Porcine nasal and lung macrophage subsets isolated by FACS and LCM show different transcriptomic profiles depending on tissue origin and location

Macrophages have a pivotal role during viral infections in pigs. By expressing cell surface receptors, macrophages become viral targets and reservoirs. In the case of upper respiratory tract infections, many viruses target the peripheral nasal mucosa. Recent in vivo and in vitro (primary nasal cell cultures) porcine reproductive and respiratory syndrome virus (PRRSV) studies demonstrated that several macrophage subsets exist in the porcine nasal mucosa, and that virus strains with different virulence showed altered tropism for these different macrophage populations. To further investigate these macrophage subsets, total RNA sequencing was performed in parallel on two subsets from the nasal mucosa and lung macrophages. Macrophages were isolated by either fluorescent activated cell sorting (FACS; cf. bulk RNAseq) or laser capture microdissection (LCM; cf. LCM RNAseq) in combination with immunofluorescence staining against two macrophage markers, CD163 and Sialoadhesin (Sn). With both RNAseq methods, nasal macrophages showed a different transcriptomic profile compared to lung macrophages. Differentially expressed genes were identified in the two subsets of nasal macrophages. Gene set enrichment analysis on the three macrophage populations showed that GO terms and KEGG pathways on LCM RNAseq data were more specific to the spatial location of macrophage subsets than bulk RNAseq data. Cell type signature analysis revealed that nasal CD163+Sn- cells resemble squamous epithelial cells (LCM RNAseq) or antigen presenting cells (bulk RNAseq) while nasal CD163+Sn+ cells are more like fibroblasts/stromal cells (LCM RNAseq) or vascular endothelial cell (bulk RNAseq). Our results confirmed that not only macrophages in different tissues but also macrophages in different areas within the same tissue have different transcriptional programs, suggesting their differential roles in their interaction with pathogens and corresponding immune responses.

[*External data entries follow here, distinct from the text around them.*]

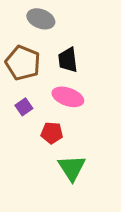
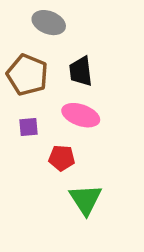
purple square: (24, 107) -> (28, 127), turned 30

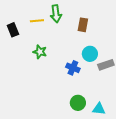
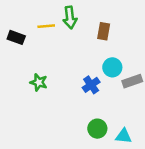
black rectangle: (13, 30) -> (16, 37), turned -48
green star: (40, 52) -> (39, 82), moved
blue cross: (73, 68) -> (91, 85), turned 32

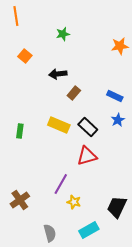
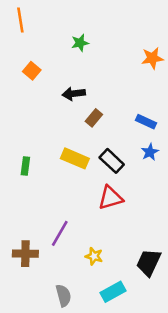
purple line: (61, 184) -> (60, 233), moved
brown cross: (20, 200) -> (25, 254), turned 36

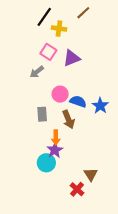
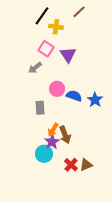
purple triangle: (72, 58) -> (68, 55), turned -42
brown arrow: (69, 119) -> (65, 135), moved
orange arrow: (56, 137) -> (53, 130), turned 32
brown triangle: (91, 174) -> (86, 165), turned 40
red cross: (77, 189) -> (71, 165), moved

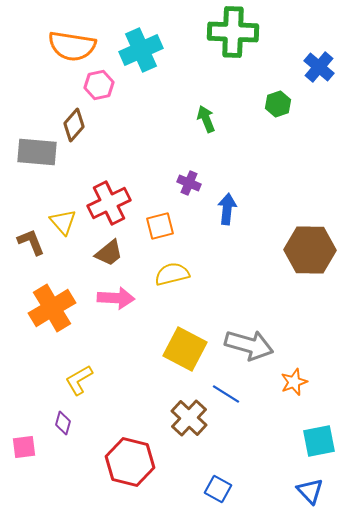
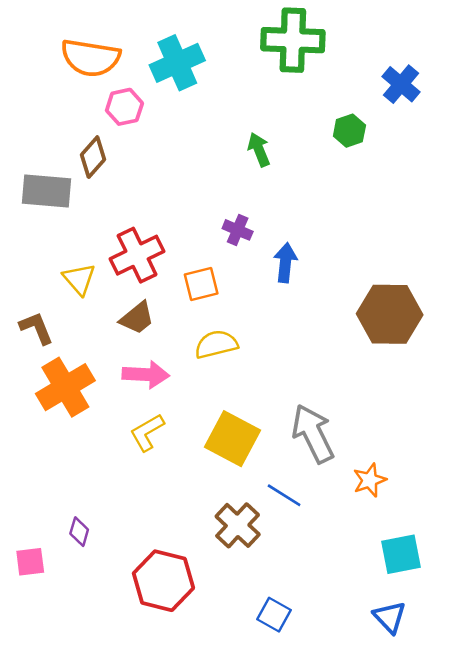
brown L-shape: (31, 242) -> (36, 328), moved
gray arrow: (249, 345) -> (313, 434), turned -132
yellow L-shape: (79, 380) -> (147, 432), moved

巨噬细胞（Macrophages）在猪病毒感染过程中发挥关键作用。它们通过表达细胞表面受体，成为病毒的靶细胞与储存库。就上呼吸道感染而言，多种病毒会靶向外周鼻黏膜。近期针对猪繁殖与呼吸综合征病毒（PRRSV）开展的体内外（原代鼻细胞培养）研究显示，猪鼻黏膜中存在多种巨噬细胞亚群，且不同毒力的病毒株对这些巨噬细胞亚群的嗜性存在差异。为进一步探究这些巨噬细胞亚群，研究团队对鼻黏膜的两个巨噬细胞亚群以及肺脏巨噬细胞并行开展了总RNA测序。巨噬细胞的分离采用荧光激活细胞分选（FACS；参见批量RNA测序）或激光捕获显微切割（LCM；参见LCM RNA测序）联合针对两种巨噬细胞标志物CD163与唾液酸黏附素（Sn）的免疫荧光染色方法。两种RNA测序方法均显示，鼻黏膜巨噬细胞与肺脏巨噬细胞的转录组谱存在差异。研究人员在鼻黏膜巨噬细胞的两个亚群中鉴定出了差异表达基因。针对三类巨噬细胞群的基因集富集分析结果显示，相较于批量RNA测序数据，激光捕获显微切割RNA测序数据所对应的GO条目与KEGG通路更贴合巨噬细胞亚群的空间定位特征。细胞类型特征分析揭示：鼻黏膜CD163+Sn-细胞在激光捕获显微切割RNA测序结果中类似鳞状上皮细胞，在批量RNA测序结果中则对应抗原呈递细胞；而鼻黏膜CD163+Sn+细胞在激光捕获显微切割RNA测序结果中更接近成纤维细胞/基质细胞，在批量RNA测序结果中则更近似血管内皮细胞。本研究结果证实，不仅不同组织中的巨噬细胞，同一组织内不同区域的巨噬细胞也拥有独特的转录程序，这提示它们在与病原体互作及相应免疫应答中发挥着不同的作用。